**ACTION ITEM:** Nothing but an exact copy is wanted: the line with "Obiettivi di accessibilità" and each line after it in the data below, last line included.
::: PROVIDED ENTRIES
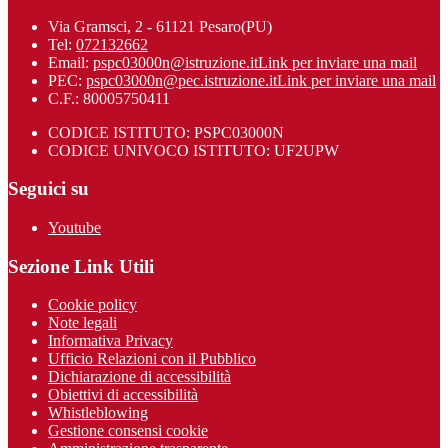
Via Gramsci, 2 - 61121 Pesaro(PU)
Tel:
072132662
Email:
pspc03000n@istruzione.it
Link per inviare una mail
PEC:
pspc03000n@pec.istruzione.it
Link per inviare una mail
C.F.: 80005750411
CODICE ISTITUTO: PSPC03000N
CODICE UNIVOCO ISTITUTO: UF2UPW
Seguici su
Youtube
Sezione Link Utili
Cookie policy
Note legali
Informativa Privacy
Ufficio Relazioni con il Pubblico
Dichiarazione di accessibilità
Obiettivi di accessibilità
Whistleblowing
Gestione consensi cookie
::::::
**YOUR SOLUTION:**
Obiettivi di accessibilità
Whistleblowing
Gestione consensi cookie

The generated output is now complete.